Discover some gems by browsing online stores

Discover some gems by browsing online stores Siobhan Finneran and Molly Wright as Ivanna and Alex in Apostasy. Photo: Curzon Films

I grew up believing Jean Harlow died of renal failure in 1937 because her Christian Science mother wouldn’t allow her have a blood transfusion. That story was subsequently debunked. A few years ago, I reviewed the Emma Thompson film The Children Act on these pages. It dealt with a boy who refuses to have a transfusion because of his religious principles.

The most recent film I saw on this theme was the British release Apostasy. It explores it from the angle of an 18-year-old girl who’s anaemic. She refuses a transfusion and thereby endangers her life.

It’s an uncompromising treatment of the heartbreak experienced by her older sister who’s just become pregnant outside marriage and has become ‘dismembered’ from the Jehovah’s Witness congregation as a result.

Her mother adheres to its stern dictates, which causes a rift in the family. Will she be reinstated? Will her baby be brought up as a Witness? Does the fundamentalism of the congregation go too far?

It’s the debut feature of Daniel Kokotajlo, a former Jehovah’s Witness himself. It can be bought from Amazon or Alibris, the two sites I mainly use for film purchases. Prices vary but if you shop around you can generally find them at affordable prices.

You can also buy classic religious films from the past on these sites. You ‘ve probably seen the more well-known ones. Even if you have they’re worth a second view.

The Song of Bernadette (1943) is the story of Bernadette Soubirous, the French girl who wasn’t first believed when she told locals in her village of her vision of Our Lady at a grotto in Lourdes in 1858. Jennifer jones was captivating in the role and won an Oscar for it.

Oscars

Going My Way  is the ever-popular story of an easy-going  priest (Bing Crosby) who softens his aging superior (Barry Fitzgerald) and some rough-around-the-edges street children. It won the Best Picture Award of 1944 and also scooped Oscars for Crosby, Fitzgerald and its director, Leo McCarey. Crosby reprised his role in the following year’s The Bells of St Mary’s.
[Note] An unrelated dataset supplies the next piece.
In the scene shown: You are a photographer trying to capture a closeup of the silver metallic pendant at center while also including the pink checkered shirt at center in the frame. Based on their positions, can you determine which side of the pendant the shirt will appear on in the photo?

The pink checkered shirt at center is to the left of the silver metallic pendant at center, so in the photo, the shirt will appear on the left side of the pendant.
The Nun’s Story (1959) is the famous Audrey Hepburn film about a nun who serves in the Belgian Congo before eventually leaving the cloistered life. When I interviewed her in the 1980s, she told me it was her favourite film. She’s more usually associated with Roman Holiday or My Fair Lady but the spiritual crisis her character underwent here resonated with her more than any other film she made in her career.

“At that time it was unusual for Hollywood to make a film about a nun who renounces her vows,” she said to me, “but it was so emotional they felt it would strike a chord with the public.”

Time proved them right. It was one of her most successful films at the box office and won eight Oscar nominations. You were with her on her journey right to the end, painful and all as it was.